I tried to write it as if it were a letter, so I can have it clear in my head. Now I've got what I think is a reasonable intro, but I dont know how to put it into words that someone with no idea about gender will understand. I'd appreciate some feedback.
Dear Mum,
We've discussed in the past that there are things I struggle with, that I haven't been ready to talk to you about. Partly from fear, partly from wanting to make sure I could put it in the best words and mostly because I have wanted to make sure it was the right time for us as a family unit. I've decided now is that time.
Even when I was younger, I always felt I was different in some way from other kids, in ways I couldn't understand, but especially from other boys. I didnt relate to them and I still struggle relating to guys now. At first I thought it was because they were tougher or bigger than me, but as I got int adulthood, things became glaringly more obvious to me that I didnt fit in with them... or more so, I felt things about myself that showed I didn't fit in. As my muscles and facial hair grew and spread and I matured into an adult through puberty, I found myself having increasing issues with my body and finding myself uncomfortable looking in the mirror because my mind was telling me that what I am wasn't what I saw in my reflection. I guess other kids picked up on me being different, they often accused me of being gay or a sissy and all sorts of things you must remember from when I used to come out of school in tears.

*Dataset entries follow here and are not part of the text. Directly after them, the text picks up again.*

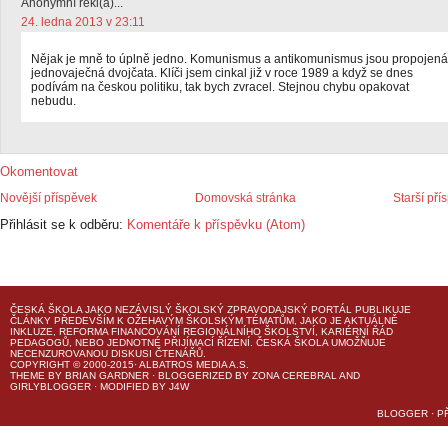
Anonymní řekl(a)...
24. ledna 2013 v 23:11
Nějak je mně to úplně jedno. Komunismus a antikomunismus jsou propojená
jednovaječná dvojčata. Klíči jsem cinkal již v roce 1989 a když se dnes
podívám na českou politiku, tak bych zvracel. Stejnou chybu opakovat
nebudu.
Okomentovat
Novější příspěvek
Domovská stránka
Starší pří
Přihlásit se k odběru:
Komentáře k příspěvku (Atom)
ČESKÁ ŠKOLA
JAKO NEZÁVISLÝ ŠKOLSKÝ ZPRAVODAJSKÝ PORTÁL PUBLIKUJE
ČLÁNKY PŘEDEVŠÍM K OŽEHAVÝM ŠKOLSKÝM TÉMATŮM, JAKO JE AKTUÁLNĚ
INKLUZE, REFORMA FINANCOVÁNÍ REGIONÁLNÍHO ŠKOLSTVÍ, KARIÉRNÍ ŘÁD
PEDAGOGŮ, NEBO JEDNOTNÉ PŘIJÍMACÍ ŘÍZENÍ.
ČESKÁ ŠKOLA
UMOŽŇUJE
NECENZUROVANOU DISKUSI ČTENÁŘŮ.
COPYRIGHT © 2000-2015· ALBATROS MEDIA A.S.
THEME
BY
BRIAN GARDNER
· BLOGGERIZED BY
ZONA CEREBRAL
AND
GIRLYBLOGGER
· MODIFIED BY
J4W
BLOGGER
·
P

As I became more aware of things, I began to panic. I wanted to fit in, so I tried to masculize myself. I tried beards and sports and weightlifting. I tried emmulating the tough guy thing but it all just felt so fake to me, so empty. It actually made it harder for me to live with myself trying to mold myself to something I clearly wasnt. It was causing me to become quite emotionally surpressed.
For a while, I was out to one person about what I was feeling, but I lost that friend last year as you know, and that cut my support down to almost nothing. I've decided since then that I cannot afford to keep hiding, using coping strategies and living under a mask.